* **PROBLEM DESCRIPTION**
Repeat exactly the lines below, from the line containing "Outline whatever counts" through the last line, both included. Leave out any pictures.

* **Stored data**

┌────────

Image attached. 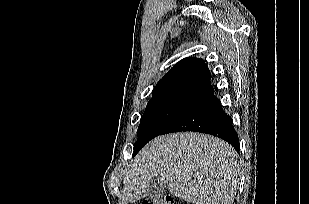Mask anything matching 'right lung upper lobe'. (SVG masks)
<instances>
[{
  "instance_id": "right-lung-upper-lobe-1",
  "label": "right lung upper lobe",
  "mask_w": 309,
  "mask_h": 204,
  "mask_svg": "<svg viewBox=\"0 0 309 204\" xmlns=\"http://www.w3.org/2000/svg\"><path fill=\"white\" fill-rule=\"evenodd\" d=\"M148 102H190L196 105L214 96L210 71L202 59L179 61L155 86Z\"/></svg>"
}]
</instances>
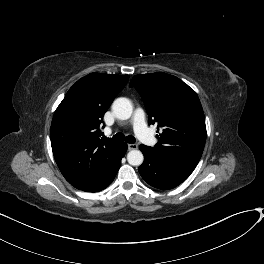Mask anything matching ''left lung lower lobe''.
Here are the masks:
<instances>
[{"instance_id": "obj_1", "label": "left lung lower lobe", "mask_w": 264, "mask_h": 264, "mask_svg": "<svg viewBox=\"0 0 264 264\" xmlns=\"http://www.w3.org/2000/svg\"><path fill=\"white\" fill-rule=\"evenodd\" d=\"M139 148L144 154V162L138 171L152 187L172 189L186 180L195 169L184 163L164 159L148 146L140 145Z\"/></svg>"}]
</instances>
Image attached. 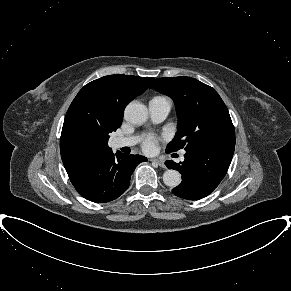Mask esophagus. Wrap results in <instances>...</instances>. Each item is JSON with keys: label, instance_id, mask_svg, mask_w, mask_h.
Here are the masks:
<instances>
[{"label": "esophagus", "instance_id": "1", "mask_svg": "<svg viewBox=\"0 0 291 291\" xmlns=\"http://www.w3.org/2000/svg\"><path fill=\"white\" fill-rule=\"evenodd\" d=\"M151 161L157 163L160 167H165V164L161 159H152Z\"/></svg>", "mask_w": 291, "mask_h": 291}]
</instances>
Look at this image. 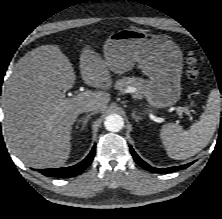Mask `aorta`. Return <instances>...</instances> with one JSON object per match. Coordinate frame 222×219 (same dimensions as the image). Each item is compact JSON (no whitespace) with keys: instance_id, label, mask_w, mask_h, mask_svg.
<instances>
[{"instance_id":"aorta-1","label":"aorta","mask_w":222,"mask_h":219,"mask_svg":"<svg viewBox=\"0 0 222 219\" xmlns=\"http://www.w3.org/2000/svg\"><path fill=\"white\" fill-rule=\"evenodd\" d=\"M104 126L110 132H119L124 126V120L118 114H110L106 117Z\"/></svg>"}]
</instances>
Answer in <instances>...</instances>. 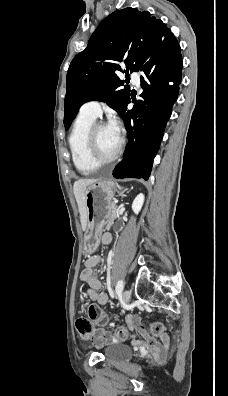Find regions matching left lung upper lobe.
Segmentation results:
<instances>
[{
  "label": "left lung upper lobe",
  "instance_id": "1",
  "mask_svg": "<svg viewBox=\"0 0 228 396\" xmlns=\"http://www.w3.org/2000/svg\"><path fill=\"white\" fill-rule=\"evenodd\" d=\"M169 29L147 11L118 10L106 17L92 34L87 47L70 63L66 78L64 126L68 130L79 108L92 100L103 101L120 116L130 90L116 75L140 70L151 42Z\"/></svg>",
  "mask_w": 228,
  "mask_h": 396
}]
</instances>
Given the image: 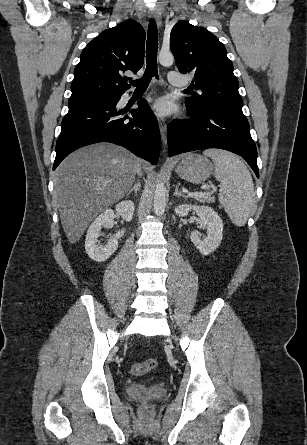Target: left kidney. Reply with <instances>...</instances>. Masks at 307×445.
<instances>
[{
    "label": "left kidney",
    "instance_id": "obj_1",
    "mask_svg": "<svg viewBox=\"0 0 307 445\" xmlns=\"http://www.w3.org/2000/svg\"><path fill=\"white\" fill-rule=\"evenodd\" d=\"M191 208L200 216V229H207V237H205L204 241H201L200 237H198V231H192L190 239L196 249L206 257V255H210L219 247L223 239V223L219 214L211 206L179 204V206H176L175 212L179 216H186Z\"/></svg>",
    "mask_w": 307,
    "mask_h": 445
}]
</instances>
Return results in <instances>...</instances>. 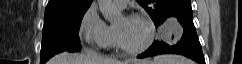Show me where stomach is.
<instances>
[{"label": "stomach", "instance_id": "obj_1", "mask_svg": "<svg viewBox=\"0 0 242 64\" xmlns=\"http://www.w3.org/2000/svg\"><path fill=\"white\" fill-rule=\"evenodd\" d=\"M148 64H154L153 62H151V63H148Z\"/></svg>", "mask_w": 242, "mask_h": 64}]
</instances>
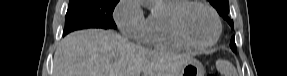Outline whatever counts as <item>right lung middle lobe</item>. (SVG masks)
<instances>
[{"label": "right lung middle lobe", "mask_w": 287, "mask_h": 76, "mask_svg": "<svg viewBox=\"0 0 287 76\" xmlns=\"http://www.w3.org/2000/svg\"><path fill=\"white\" fill-rule=\"evenodd\" d=\"M119 0H70L63 35L86 28L116 29L112 12Z\"/></svg>", "instance_id": "obj_1"}]
</instances>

└────────

* **FINAL ANSWER**
Outline whatever counts as <item>right lung middle lobe</item>. (SVG masks)
<instances>
[{"label": "right lung middle lobe", "mask_w": 287, "mask_h": 76, "mask_svg": "<svg viewBox=\"0 0 287 76\" xmlns=\"http://www.w3.org/2000/svg\"><path fill=\"white\" fill-rule=\"evenodd\" d=\"M119 0H70L63 35L86 28L116 29L112 12Z\"/></svg>", "instance_id": "obj_1"}]
</instances>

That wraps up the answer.